Ma perché la stampa sarda si presta a questo gioco? Certo non è possibile, come si suol dire, “fare di tutta l’erba un fascio”, ma non si può non rimarcare che nel recente passato sono state pubblicate notizie che hanno veramente rasentato il ridicolo. Un solo esempio! Qualche giorno dopo l’arresto dei nostri militanti, la notizia, data per certa, che alcuni di noi erano stati “ospiti” nei campi di addestramento della guerriglia sandinista in Nicaragua e probabilmente anche in campi analoghi in Palestina. Inutile, forse, sottolineare l’assoluta infondatezza, oltre che ridicolaggine, di tali notizie.
Come non ricordare che il Sig. Mannironi già in passato si era reso protagonista della pubblicazione di notizie del tutto false, seppur avute in esclusiva dai sempre ben informati “servizi”. Subito dopo l’arresto, avvenuto il 12 febbraio del 2007, di alcuni militanti dei centri sociali in nord italia era stato pubblicato un articolo sulla Nuova Sardegna in cui si riportava la notizia di un vertice avvenuto nel 2001 tra alcuni degli arrestati e rappresentanti di a Manca pro s’Indipendentzia.

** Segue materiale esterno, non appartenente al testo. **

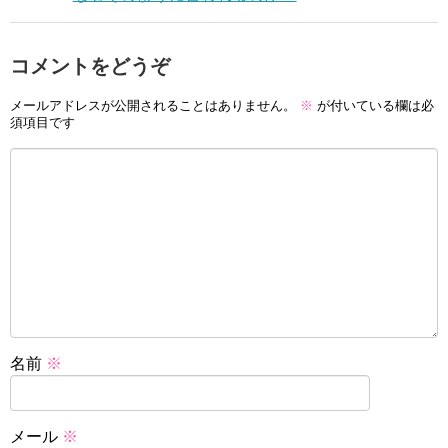
コメントをどうぞ
メールアドレスが公開されることはありません。
※
が付いている欄は必
須項目です
名前
※
メール
※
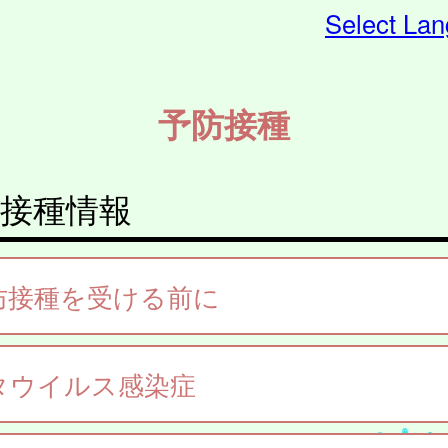
Select La
予防接種
接種情報
防接種を受ける前に
タウイルス感染症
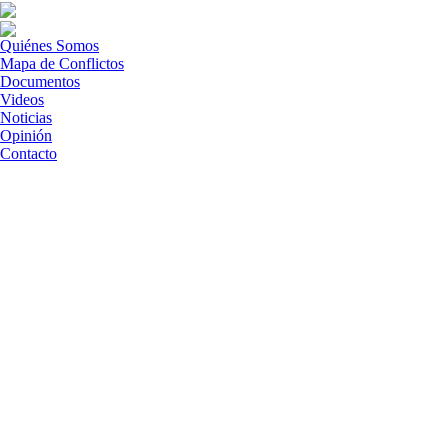
Quiénes Somos
Mapa de Conflictos
Documentos
Videos
Noticias
Opinión
Contacto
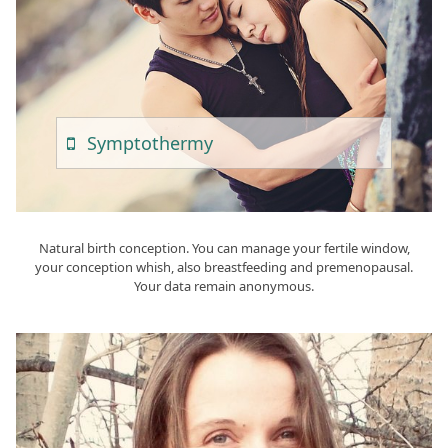
Sympto
Thermy
Natural birth conception. You can manage your fertile window,
your conception whish, also breastfeeding and premenopausal.
Your data remain anonymous.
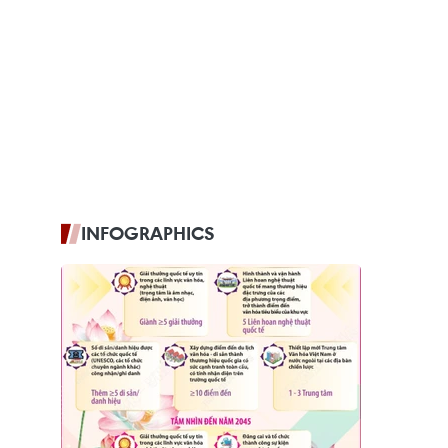
INFOGRAPHICS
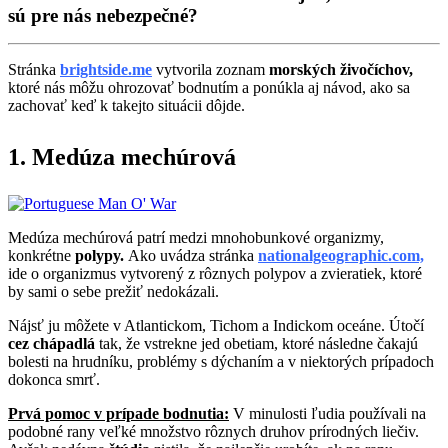
sú pre nás nebezpečné?
Stránka
brightside.me
vytvorila zoznam
morských živočíchov,
ktoré nás môžu ohrozovať bodnutím a ponúkla aj návod, ako sa
zachovať keď k takejto situácii dôjde.
1. Medúza mechúrová
Medúza mechúrová patrí medzi mnohobunkové organizmy,
konkrétne
polypy.
Ako uvádza stránka
nationalgeographic.com,
ide o organizmus vytvorený z rôznych polypov a zvieratiek, ktoré
by sami o sebe prežiť nedokázali.
Nájsť ju môžete v Atlantickom, Tichom a Indickom oceáne. Útočí
cez chápadlá
tak, že vstrekne jed obetiam, ktoré následne čakajú
bolesti na hrudníku, problémy s dýchaním a v niektorých prípadoch
dokonca smrť.
Prvá pomoc v prípade bodnutia:
V minulosti ľudia používali na
podobné rany veľké množstvo rôznych druhov prírodných liečiv.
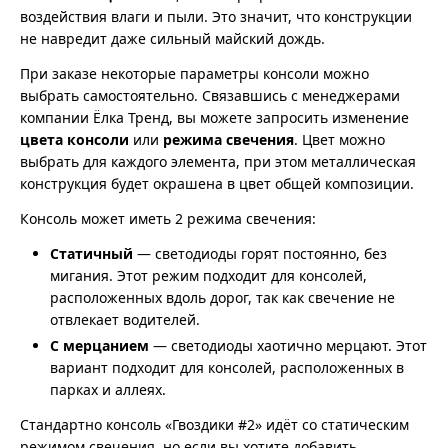
воздействия влаги и пыли. Это значит, что конструкции
не навредит даже сильный майский дождь.
При заказе некоторые параметры консоли можно
выбрать самостоятельно. Связавшись с менеджерами
компании Ёлка Тренд, вы можете запросить изменение
цвета консоли
или
режима свечения
. Цвет можно
выбрать для каждого элемента, при этом металлическая
конструкция будет окрашена в цвет общей композиции.
Консоль может иметь 2 режима свечения:
Статичный
— светодиоды горят постоянно, без
мигания. Этот режим подходит для консолей,
расположенных вдоль дорог, так как свечение не
отвлекает водителей.
С мерцанием
— светодиоды хаотично мерцают. Этот
вариант подходит для консолей, расположенных в
парках и аллеях.
Стандартно консоль «Гвоздики #2» идёт со статическим
режимом свечения, но если вы хотите добавить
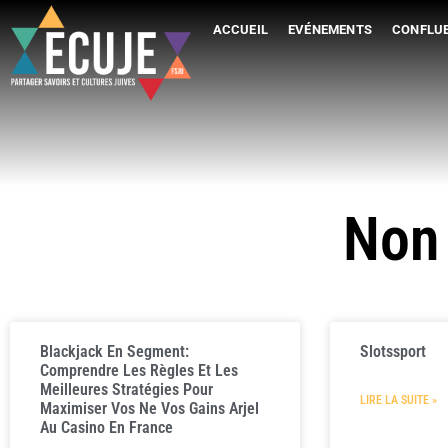
ACCUEIL
EVÉNEMENTS
CONFLUE
Non
Blackjack En Segment:
Slotssport
Comprendre Les Règles Et Les
Meilleures Stratégies Pour
LIRE LA SUITE »
Maximiser Vos Ne Vos Gains Arjel
Au Casino En France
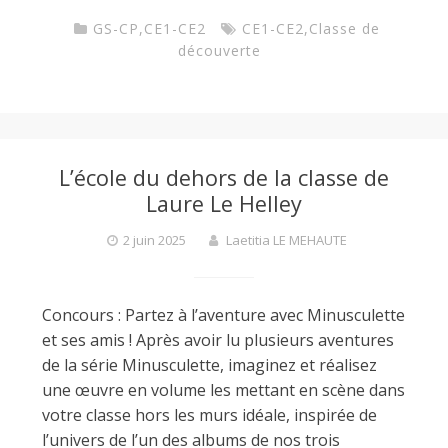
GS-CP
,
CE1-CE2
CE1-CE2
,
Classe de
découverte
L’école du dehors de la classe de
Laure Le Helley
2 juin 2025
Laetitia LE MEHAUTE
Concours : Partez à l’aventure avec Minusculette
et ses amis ! Après avoir lu plusieurs aventures
de la série Minusculette, imaginez et réalisez
une œuvre en volume les mettant en scène dans
votre classe hors les murs idéale, inspirée de
l’univers de l’un des albums de nos trois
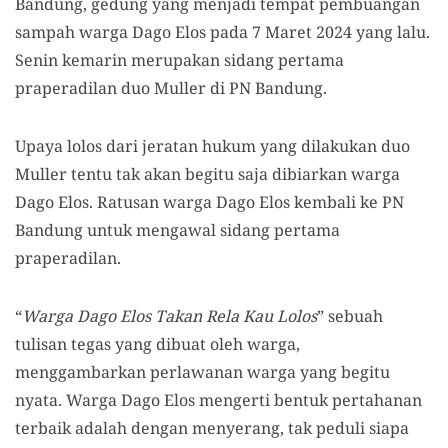
Bandung, gedung yang menjadi tempat pembuangan
sampah warga Dago Elos pada 7 Maret 2024 yang lalu.
Senin kemarin merupakan sidang pertama
praperadilan duo Muller di PN Bandung.
Upaya lolos dari jeratan hukum yang dilakukan duo
Muller tentu tak akan begitu saja dibiarkan warga
Dago Elos. Ratusan warga Dago Elos kembali ke PN
Bandung untuk mengawal sidang pertama
praperadilan.
“
Warga Dago Elos Takan Rela Kau Lolos
” sebuah
tulisan tegas yang dibuat oleh warga,
menggambarkan perlawanan warga yang begitu
nyata. Warga Dago Elos mengerti bentuk pertahanan
terbaik adalah dengan menyerang, tak peduli siapa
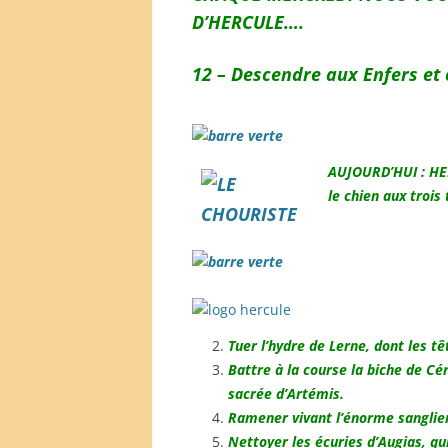
D’HERCULE….
12 –
Descendre aux Enfers et e
AUJOURD’HUI : HE
le chien aux trois 
Tuer l’hydre de Lerne, dont les t
Battre à la course la biche de Cér
sacrée d’Artémis.
Ramener vivant l’énorme sanglie
Nettoyer les écuries d’Augias, qui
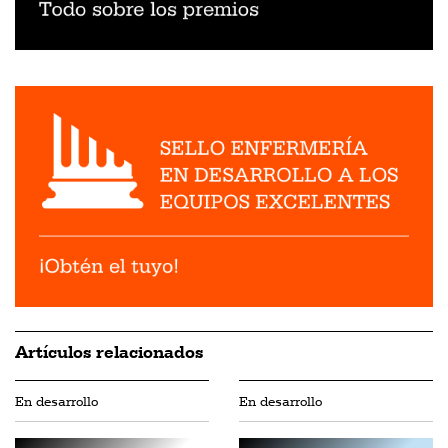
Artículos relacionados
En desarrollo
En desarrollo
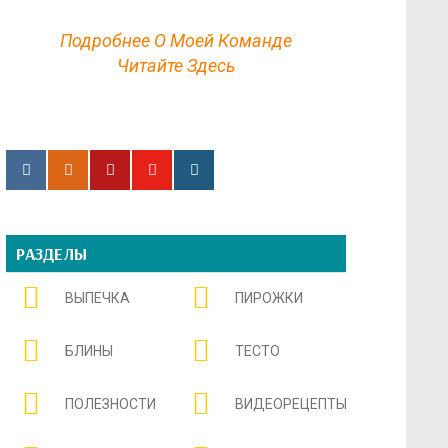
Подробнее О Моей Команде
Читайте Здесь
РАЗДЕЛЫ
ВЫПЕЧКА
ПИРОЖКИ
БЛИНЫ
ТЕСТО
ПОЛЕЗНОСТИ
ВИДЕОРЕЦЕПТЫ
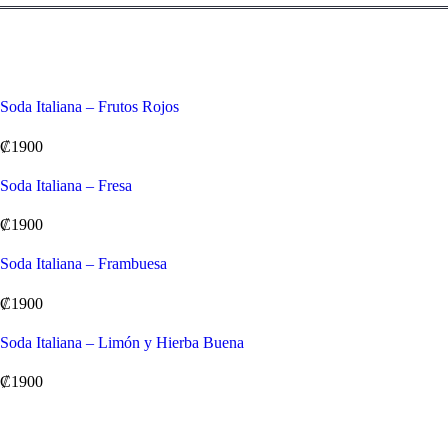
Soda Italiana – Frutos Rojos
₡1900
Soda Italiana – Fresa
₡1900
Soda Italiana – Frambuesa
₡1900
Soda Italiana – Limón y Hierba Buena
₡1900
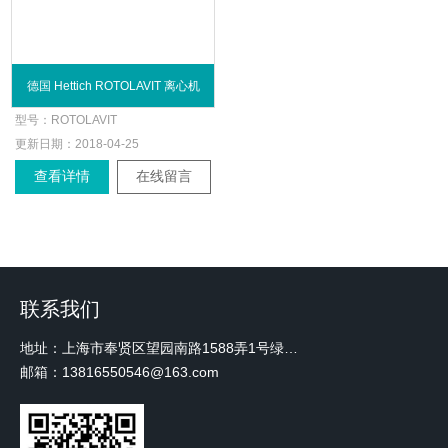
德国 Hettich ROTOLAVIT 离心机
型号：
ROTOLAVIT
更新日期：
2018-04-25
查看详情
在线留言
联系我们
地址：上海市奉贤区望园南路1588弄1号绿地未来中心A3 2110室
邮箱：13816550546@163.com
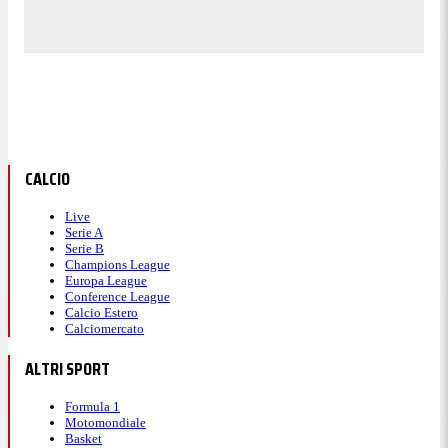
CALCIO
Live
Serie A
Serie B
Champions League
Europa League
Conference League
Calcio Estero
Calciomercato
ALTRI SPORT
Formula 1
Motomondiale
Basket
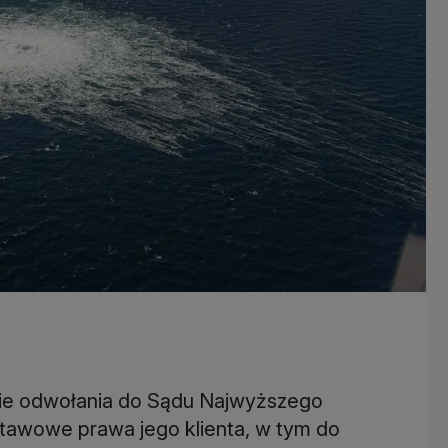
ie odwołania do Sądu Najwyższego
tawowe prawa jego klienta, w tym do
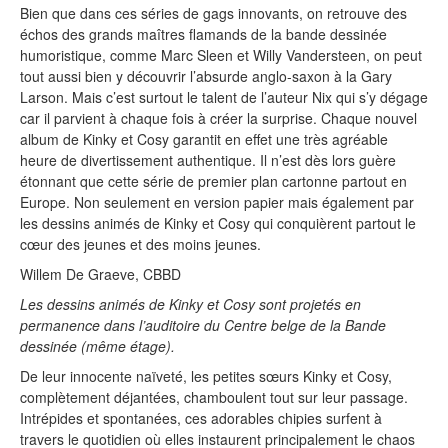
Bien que dans ces séries de gags innovants, on retrouve des
échos des grands maîtres flamands de la bande dessinée
humoristique, comme Marc Sleen et Willy Vandersteen, on peut
tout aussi bien y découvrir l’absurde anglo-saxon à la Gary
Larson. Mais c’est surtout le talent de l’auteur Nix qui s’y dégage
car il parvient à chaque fois à créer la surprise. Chaque nouvel
album de Kinky et Cosy garantit en effet une très agréable
heure de divertissement authentique. Il n’est dès lors guère
étonnant que cette série de premier plan cartonne partout en
Europe. Non seulement en version papier mais également par
les dessins animés de Kinky et Cosy qui conquièrent partout le
cœur des jeunes et des moins jeunes.
Willem De Graeve, CBBD
Les dessins animés de Kinky et Cosy sont projetés en
permanence dans l’auditoire du Centre belge de la Bande
dessinée (même étage).
De leur innocente naïveté, les petites sœurs Kinky et Cosy,
complètement déjantées, chamboulent tout sur leur passage.
Intrépides et spontanées, ces adorables chipies surfent à
travers le quotidien où elles instaurent principalement le chaos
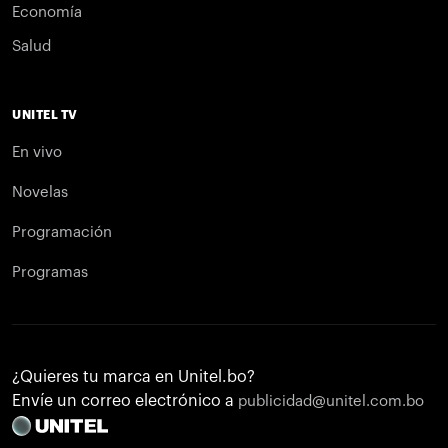
Economía
Salud
UNITEL TV
En vivo
Novelas
Programación
Programas
¿Quieres tu marca en Unitel.bo?
Envíe un correo electrónico a
publicidad@unitel.com.bo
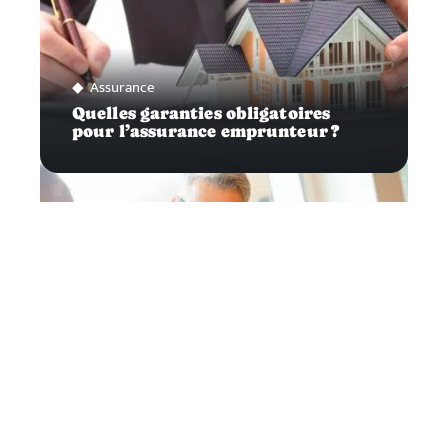
Assurance
Quelles garanties obligatoires
pour l’assurance emprunteur ?
Défiscalisation
Comment fonctionne une SCPI
fiscale ?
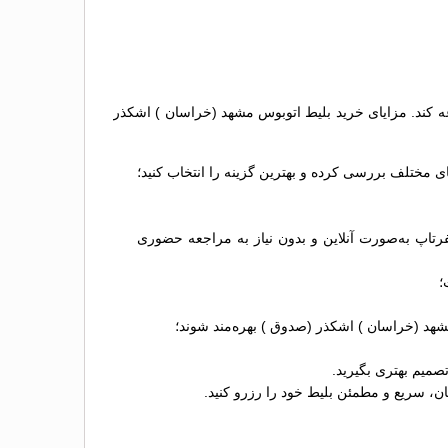
ه کند. مزایای خرید بلیط اتوبوس مشهد (خراسان ) اشکذر
 مختلف بررسی کرده و بهترین گزینه را انتخاب کنید؛
رتاپ به‌صورت آنلاین و بدون نیاز به مراجعه حضوری
مشهد (خراسان ) اشکذر (صدوق ) بهره‌مند شوند؛
صمیم بهتری بگیرید.
، سریع و مطمئن بلیط خود را رزرو کنید.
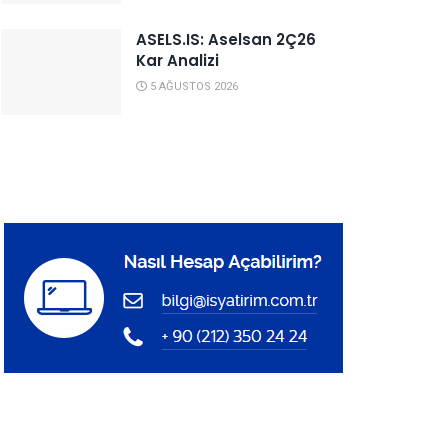
ASELS.IS: Aselsan 2Ç26
Kar Analizi
5 AĞUSTOS 2026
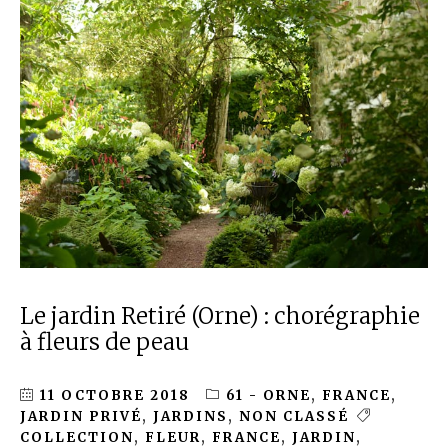
Le jardin Retiré (Orne) : chorégraphie
à fleurs de peau
11 OCTOBRE 2018
61 - ORNE
,
FRANCE
,
JARDIN PRIVÉ
,
JARDINS
,
NON CLASSÉ
COLLECTION
,
FLEUR
,
FRANCE
,
JARDIN
,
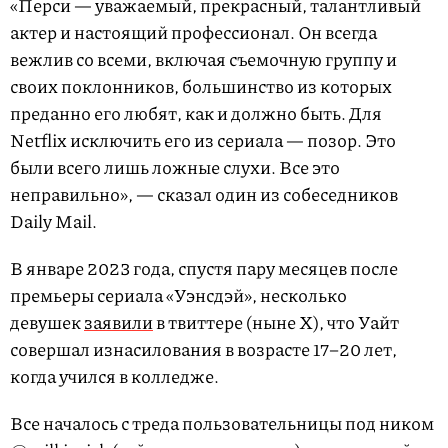
«Перси — уважаемый, прекрасный, талантливый
актер и настоящий профессионал. Он всегда
вежлив со всеми, включая съемочную группу и
своих поклонников, большинство из которых
преданно его любят, как и должно быть. Для
Netflix исключить его из сериала — позор. Это
были всего лишь ложные слухи. Все это
неправильно», — сказал один из собеседников
Daily Mail.
В январе 2023 года, спустя пару месяцев после
премьеры сериала «Уэнсдэй», несколько
девушек
заявили
в твиттере (ныне X), что Уайт
совершал изнасилования в возрасте 17–20 лет,
когда учился в колледже.
Все началось с треда пользовательницы под ником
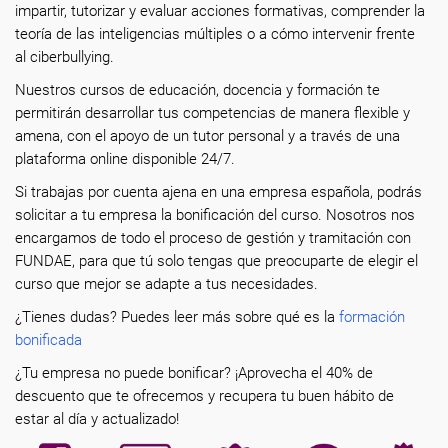
impartir, tutorizar y evaluar acciones formativas, comprender la
teoría de las inteligencias múltiples o a cómo intervenir frente
al ciberbullying.
Nuestros cursos de educación, docencia y formación te
permitirán desarrollar tus competencias de manera flexible y
amena, con el apoyo de un tutor personal y a través de una
plataforma online disponible 24/7.
Si trabajas por cuenta ajena en una empresa española, podrás
solicitar a tu empresa la bonificación del curso. Nosotros nos
encargamos de todo el proceso de gestión y tramitación con
FUNDAE, para que tú solo tengas que preocuparte de elegir el
curso que mejor se adapte a tus necesidades.
¿Tienes dudas? Puedes leer más sobre qué es la
formación
bonificada
¿Tu empresa no puede bonificar? ¡Aprovecha el 40% de
descuento que te ofrecemos y recupera tu buen hábito de
estar al día y actualizado!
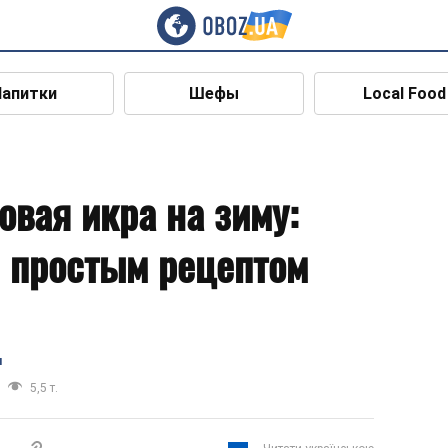
Напитки
Шефы
Local Food
овая икра на зиму:
 простым рецептом
я
5,5 т.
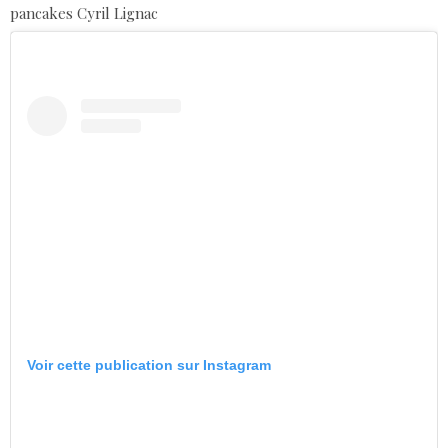
pancakes Cyril Lignac
Voir cette publication sur Instagram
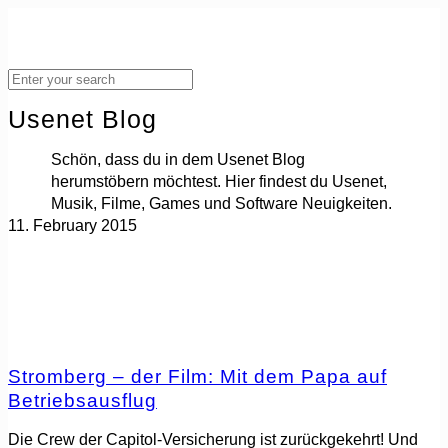
Usenet Blog
Schön, dass du in dem Usenet Blog
herumstöbern möchtest. Hier findest du Usenet,
Musik, Filme, Games und Software Neuigkeiten.
11. February 2015
Stromberg – der Film: Mit dem Papa auf
Betriebsausflug
Die Crew der Capitol-Versicherung ist zurückgekehrt! Und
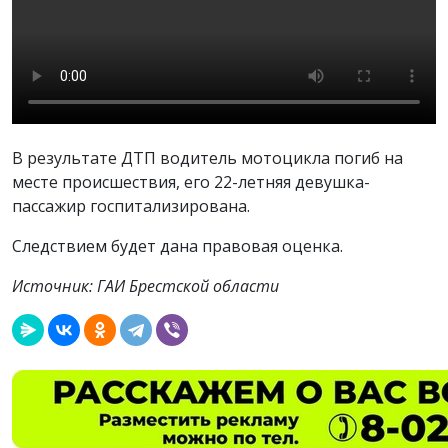
В результате ДТП
водитель мотоцикла погиб на
месте происшествия, его
22-летняя девушка-
пассажир госпитализирована.
Следствием будет дана правовая оценка.
Источник: ГАИ Брестской области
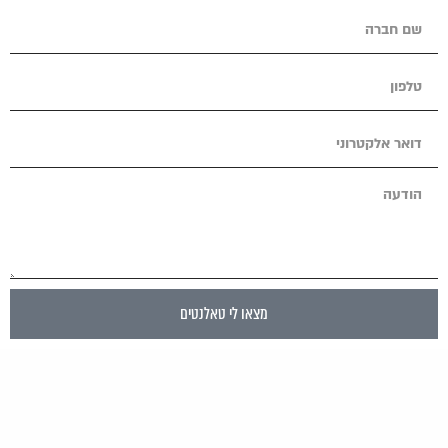
מצאו לי טאלנטים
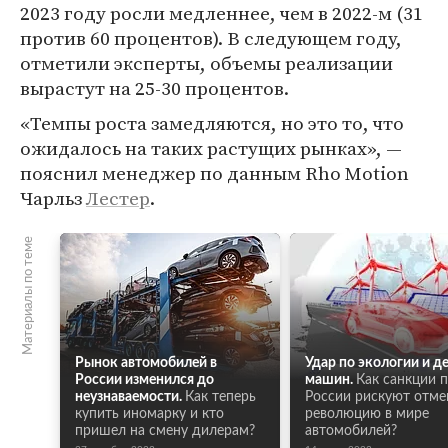
2023 году росли медленнее, чем в 2022-м (31
против 60 процентов). В следующем году,
отметили эксперты, объемы реализации
вырастут на 25-30 процентов.
«Темпы роста замедляются, но это то, что
ожидалось на таких растущих рынках», —
пояснил менеджер по данным Rho Motion
Чарльз
Лестер
.
Материалы по теме
Рынок автомобилей в
Удар по экологии и 
России изменился до
машин.
Как санкции 
неузнаваемости.
Как теперь
России рискуют отме
купить иномарку и кто
революцию в мире
пришел на смену дилерам?
автомобилей?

Peccato che il nostro solerte giornalista si sia dimenticato di verificare la “data di nascita” della nostra organizzazione, avvenuta a luglio del 2004 per cui è del tutto improbabile che qualcuno che ci rappresentasse possa aver preso parte a qualsiasi tipo di incontro prima di tale data!
Ora che la mobilitazione contro questa ennesima umiliazione coloniale, rappresentata dall’organizzazione del G8 nella nostra Natzione, si è avviata prendiamo atto che è iniziata la campagna di terrorismo mediatico dei servizi segreti italiani.
Invitiamo, con la massima serenità, la stampa sarda a vagliare con maggiore accuratezza tale tipo di “soffiate” al fine esclusivo di evitare il diffondersi di un clima di allarme e di paura che è del tutto infondato e inutile. Allo stesso tempo eviteranno di rendersi complici di chi aspira a ripetere la “macelleria messicana” di Genova 2001.
Come indipendentisti sardi sapremo utilizzare al meglio la vetrina mondiale offerta dal G8 per rovesciare addosso al governo italiano le sue contraddizioni interne e far conoscere al mondo la realtà delle lotte di liberazione nazionale dei Popoli senza stato d’Europa.
Il tutto con la sola arma che lo stato italiano non potrà mai toglierci: la forza delle nostre ragioni!